- REQUIREMENT
Each record must be returned exactly, apart from the pictures, which stay out.

________________

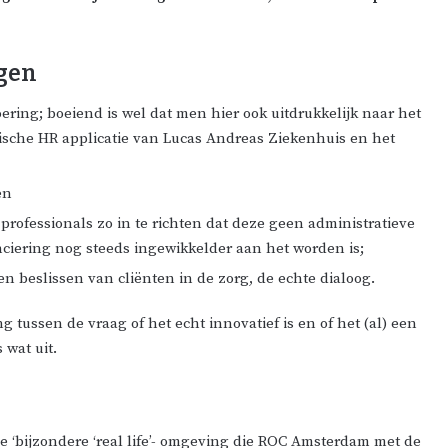
ngen
ering; boeiend is wel dat men hier ook uitdrukkelijk naar het
egische HR applicatie van Lucas Andreas Ziekenhuis en het
en
ofessionals zo in te richten dat deze geen administratieve
anciering nog steeds ingewikkelder aan het worden is;
beslissen van cliënten in de zorg, de echte dialoog.
tussen de vraag of het echt innovatief is en of het (al) een
 wat uit.
e ‘bijzondere ‘real life’- omgeving die ROC Amsterdam met de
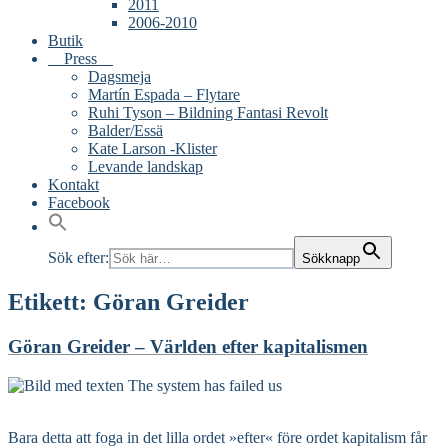
2011
2006-2010
Butik
Press
Dagsmeja
Martín Espada – Flytare
Ruhi Tyson – Bildning Fantasi Revolt
Balder/Essä
Kate Larson -Klister
Levande landskap
Kontakt
Facebook
Sök efter:
Sökknapp
Etikett:
Göran Greider
Göran Greider – Världen efter kapitalismen
Read More
Bara detta att foga in det lilla ordet »efter« före ordet kapitalism får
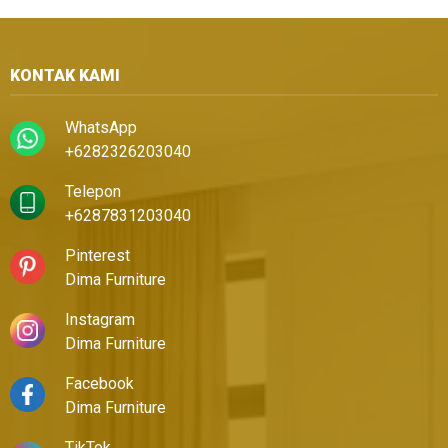
KONTAK KAMI
WhatsApp
+6282326203040
Telepon
+6287831203040
Pinterest
Dima Furniture
Instagram
Dima Furniture
Facebook
Dima Furniture
TikTok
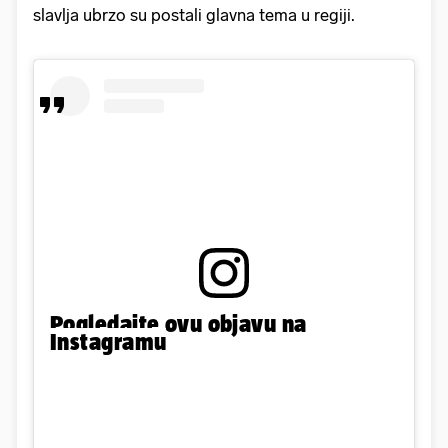
slavlja ubrzo su postali glavna tema u regiji.
Pogledajte ovu objavu na
Instagramu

________________

- ANSWER SECTION
ngen
ering; boeiend is wel dat men hier ook uitdrukkelijk naar het
egische HR applicatie van Lucas Andreas Ziekenhuis en het
en
ofessionals zo in te richten dat deze geen administratieve
anciering nog steeds ingewikkelder aan het worden is;
beslissen van cliënten in de zorg, de echte dialoog.
tussen de vraag of het echt innovatief is en of het (al) een
 wat uit.
e ‘bijzondere ‘real life’- omgeving die ROC Amsterdam met de
2011
2006-2010
Butik
Press
Dagsmeja
Martín Espada – Flytare
Ruhi Tyson – Bildning Fantasi Revolt
Balder/Essä
Kate Larson -Klister
Levande landskap
Kontakt
Facebook
Sök efter:
Sökknapp
Etikett:
Göran Greider
Göran Greider – Världen efter kapitalismen
Read More
Bara detta att foga in det lilla ordet »efter« före ordet kapitalism får
KONTAK KAMI
WhatsApp
+6282326203040
Telepon
+6287831203040
Pinterest
Dima Furniture
Instagram
Dima Furniture
Facebook
Dima Furniture
TikTok
slavlja ubrzo su postali glavna tema u regiji.
Pogledajte ovu objavu na
Instagramu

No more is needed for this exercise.